Father Joe didn’t understand the question at first, because he was expecting Bill to begin a rambling, horrible confession.

But when he noticed Bill kept staring at him, he figured it out. The shirt was almost soaked through with blood.

“You think they’re carrying a disease?” Father Joe asked. “Is that what you’re worried about?”

“You obviously still want to live because you’re pretending it didn’t happen, um, Father.”

“And you’re worried I’m going to ask you to do something to me, right?”

“No. That’s a sin. I would never do that.”

Father Joe laughed. “Okay. Yeah. A sin. To end the life of someone who is living on borrowed time.”

“I’m going to leave it up to you. I won’t stop you from hurting yourself, but I can’t do it for you. No way.”

“I doubt we even need to be thinking about it.”

“I can’t let you back into the neighborhood,” Bill said as Father Joe began to walk toward the truck.

“Really? I’m going to help you take care of the garbage. Then we’ll see.”

Just like that, Father Joe walked away. Just like that, he headed toward the truck, bleeding into Bailey’s shirt. With enough pressure, the bleeding would stop, the pain would subside.

Inside the truck was a bottle of Crown Royal, only a shot or two was left. He removed the shirt from his body, peeling it away from the clotting blood, and poured the alcohol over his wound.

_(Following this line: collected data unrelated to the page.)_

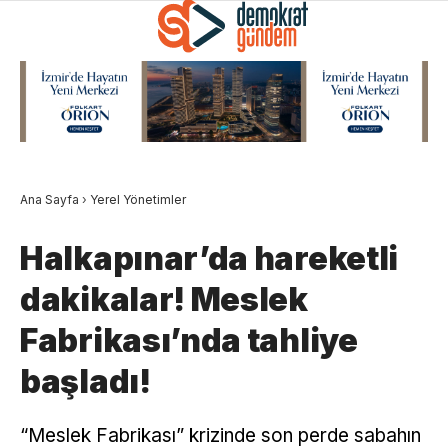
Ana Sayfa
›
Yerel Yönetimler
Halkapınar’da hareketli
dakikalar! Meslek
Fabrikası’nda tahliye
başladı!
“Meslek Fabrikası” krizinde son perde sabahın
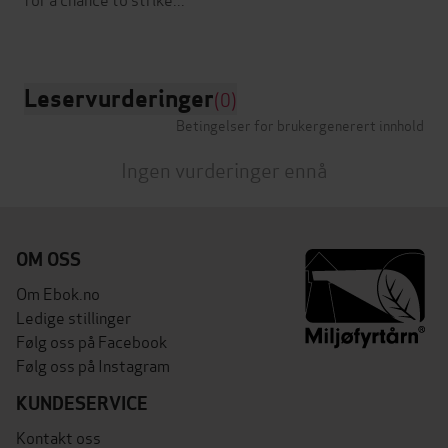
Leservurderinger
(0)
Betingelser for brukergenerert innhold
Ingen vurderinger ennå
OM OSS
Om Ebok.no
Ledige stillinger
Følg oss på Facebook
Følg oss på Instagram
KUNDESERVICE
Kontakt oss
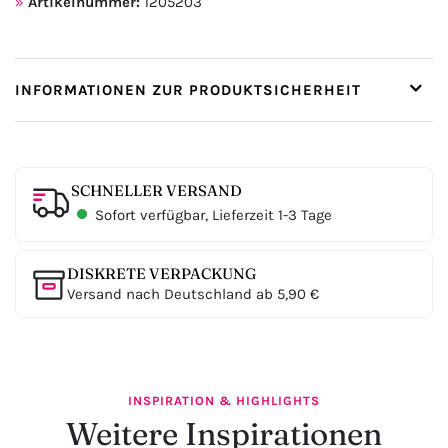
Artikelnummer:
1205203
INFORMATIONEN ZUR PRODUKTSICHERHEIT
SCHNELLER VERSAND
Sofort verfügbar, Lieferzeit 1-3 Tage
DISKRETE VERPACKUNG
Versand nach Deutschland ab 5,90 €
INSPIRATION & HIGHLIGHTS
Weitere Inspirationen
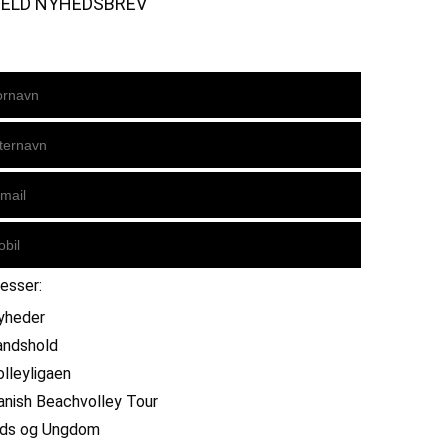
MELD NYHEDSBREV
resser:
yheder
andshold
olleyligaen
anish Beachvolley Tour
ids og Ungdom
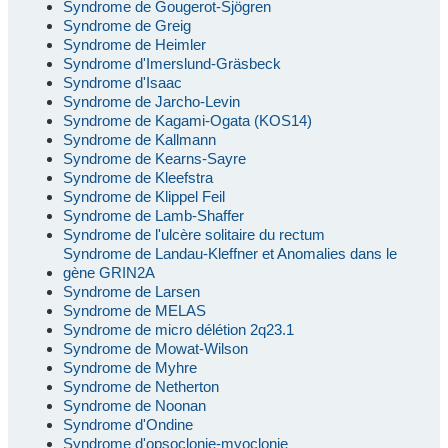
Syndrome de Gougerot-Sjögren
Syndrome de Greig
Syndrome de Heimler
Syndrome d'Imerslund-Gräsbeck
Syndrome d'Isaac
Syndrome de Jarcho-Levin
Syndrome de Kagami-Ogata (KOS14)
Syndrome de Kallmann
Syndrome de Kearns-Sayre
Syndrome de Kleefstra
Syndrome de Klippel Feil
Syndrome de Lamb-Shaffer
Syndrome de l'ulcère solitaire du rectum
Syndrome de Landau-Kleffner et Anomalies dans le
gène GRIN2A
Syndrome de Larsen
Syndrome de MELAS
Syndrome de micro délétion 2q23.1
Syndrome de Mowat-Wilson
Syndrome de Myhre
Syndrome de Netherton
Syndrome de Noonan
Syndrome d'Ondine
Syndrome d'opsoclonie-myoclonie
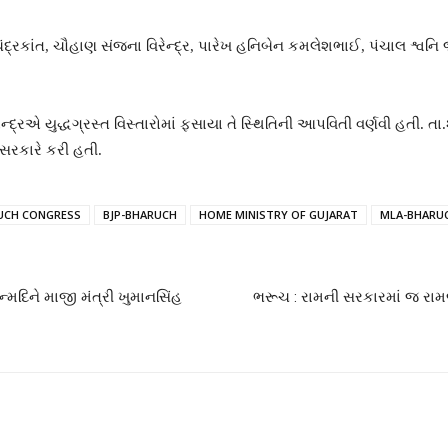
ચંદ્રકાંત, ચૌહાણ સંજના વિરેન્દ્ર, પારેખ હનિબેન કમલેશભાઈ, પંચાલ શ્વ
્રએ યુદ્ધગ્રસ્ત વિસ્તારોમાં ફસાયા તે સ્થિતિની આપવિતી વર્ણવી હતી. ત
 સરકારે કરી હતી.
UCH CONGRESS
BJP-BHARUCH
HOME MINISTRY OF GUJARAT
MLA-BHARU
્મદિને માજી મંત્રી ખુમાનસિંહ
ભરૂચ : રામની સરકારમાં જ રામ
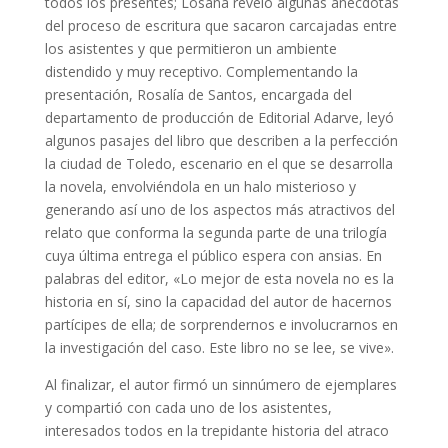
todos los presentes; Losana reveló algunas anécdotas
del proceso de escritura que sacaron carcajadas entre
los asistentes y que permitieron un ambiente
distendido y muy receptivo. Complementando la
presentación, Rosalía de Santos, encargada del
departamento de producción de Editorial Adarve, leyó
algunos pasajes del libro que describen a la perfección
la ciudad de Toledo, escenario en el que se desarrolla
la novela, envolviéndola en un halo misterioso y
generando así uno de los aspectos más atractivos del
relato que conforma la segunda parte de una trilogía
cuya última entrega el público espera con ansias. En
palabras del editor, «Lo mejor de esta novela no es la
historia en sí, sino la capacidad del autor de hacernos
partícipes de ella; de sorprendernos e involucrarnos en
la investigación del caso. Este libro no se lee, se vive».
Al finalizar, el autor firmó un sinnúmero de ejemplares
y compartió con cada uno de los asistentes,
interesados todos en la trepidante historia del atraco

Father Joe clenched his teeth to keep himself from making any noise as he rinsed the zombie bite. Here was his ego in play again. After doing everything he could through the years to leave the man he was in Mexico in the boxing ring, he had almost completely become that man all over again. A boxing match smells like the end of the world, only he didn’t know it until now.

When he closed his eyes and felt the sun’s warmth upon the fresh wound, he remembered Kathy when she had emerged from the lobby of the retirement center, her arms outstretched, a bright smile on her face. She was ready to run far, far away. And she would. She would go far, far away. Because she had believed in him. She had believed that Father Joe could protect her.